Reaching elderly age does not mean to sit in a rocking chair all day, however, training is crucial at this stage of life as the joints and organs and their functions begin to slow down and exercise contributes to the maintenance process.

To keep the body in shape, even after we have been inactive for some time and although we may seem, it is appropriate that we include a series of comprehensive activities that address each body part to care for our health. It is the training in the elderly age that is the best treatment for rejuvenation and it is scientifically proven. Simply enter a gym and watch the elderly exercisers who will notice the huge difference presented with other seniors who do not practice.

When we talk about training seniors, do not panic, we refer to work the muscles by large groups such as walking, relaxation, soft gymnastics, gymnastics with or without apparatus, etc. But do not forget that all these activities should be supervised by a specialist in working with older people or the damage may occur.

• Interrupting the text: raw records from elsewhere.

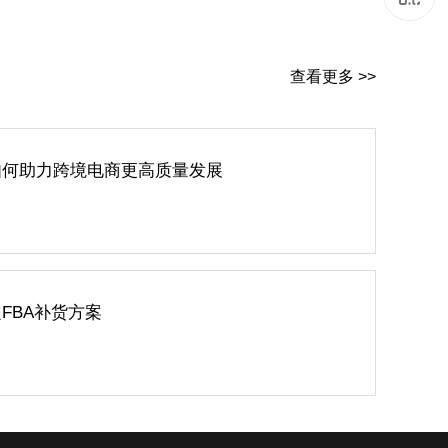
查看更多 >>
如何助力跨境电商更高质量发展
FBA补货方案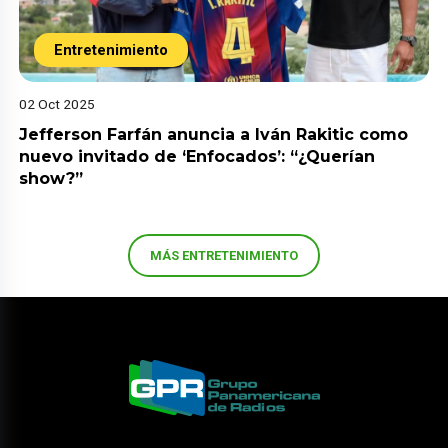
Entretenimiento
02 Oct 2025
Jefferson Farfán anuncia a Iván Rakitic como
nuevo invitado de ‘Enfocados’: “¿Querían
show?”
MÁS ENTRETENIMIENTO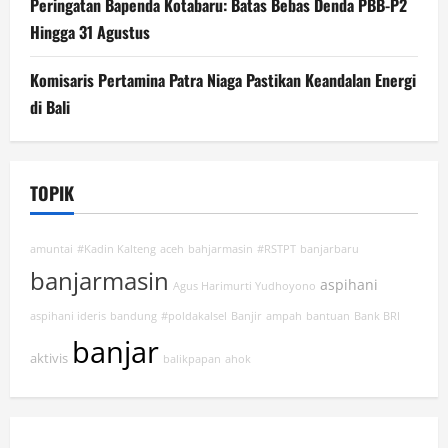
Peringatan Bapenda Kotabaru: Batas Bebas Denda PBB-P2
Hingga 31 Agustus
Komisaris Pertamina Patra Niaga Pastikan Keandalan Energi
di Bali
TOPIK
amuntai
#Kadin Kalteng
aceh
bahjarmasin
#RSTPT
banjarbaru
banjarmasin
aspihani
Agus Harimurti Yudhoyono
aspihani ideris
bandung
#poldakalsel
Banjir
ampah
bantuan
Bank BRI
banjar
aktivis
balikpapan
ahok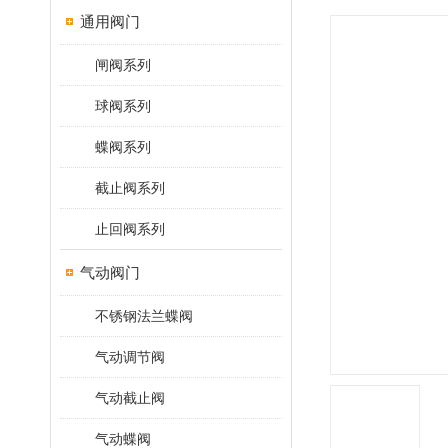
通用阀门
闸阀系列
球阀系列
蝶阀系列
截止阀系列
止回阀系列
气动阀门
不锈钢法兰蝶阀
气动调节阀
气动截止阀
气动蝶阀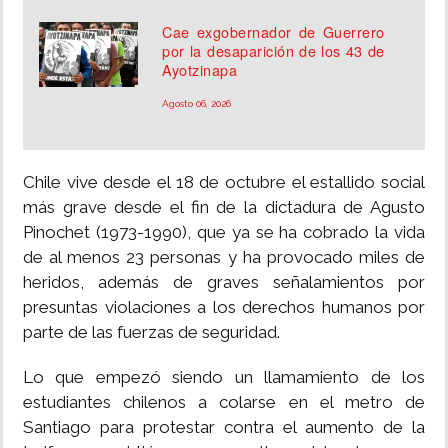
Cae exgobernador de Guerrero
por la desaparición de los 43 de
Ayotzinapa
Agosto 06, 2026
Chile vive desde el 18 de octubre el estallido social
más grave desde el fin de la dictadura de Agusto
Pinochet (1973-1990), que ya se ha cobrado la vida
de al menos 23 personas y ha provocado miles de
heridos, además de graves señalamientos por
presuntas violaciones a los derechos humanos por
parte de las fuerzas de seguridad.
Lo que empezó siendo un llamamiento de los
estudiantes chilenos a colarse en el metro de
Santiago para protestar contra el aumento de la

Gymnastic Activities for Training in Elderly Age

The training as an elderly man includes a series of activities to exercise the musculoskeletal system, within which there is a set of very simple exercises that everyone can perform almost effortlessly:

• Walk

• Move forward with long strides

• Walking without colliding messily

• Walking between sinuous lines

• Walk back

• Walking in pairs side-by-side

• Walking sideways

• Combination of steps in various directions

When working joint mobility and muscle stretching, you have to pay attention that there are two fundamental points so it is advised to include some points on which you take your time, and they are the hardest hit by the age and represent a source of suffering;

• Knuckles, wrists, elbows, shoulders

• Joints of the foot and knee

• Hips

We recommend putting emphasis on muscle strengthening because with the passage of time, the muscles lose their strength and flexibility. This will give you greater strength in the moves and help in generating a sense of general well-being, in addition to the benefits associated with bones, reducing the risk of falls and hip fractures. It also lightens the load on our skeletal system; Muscle Building

• Bend and stretch the upper body

• Hip rotation movement

• Working with the spine, neck, dorsal and lumbar

To finish your training session, you may supplement these exercises with balance coordination, postural correction and adjustment. With this training, you can expect fully active life even though you are no longer the same as before.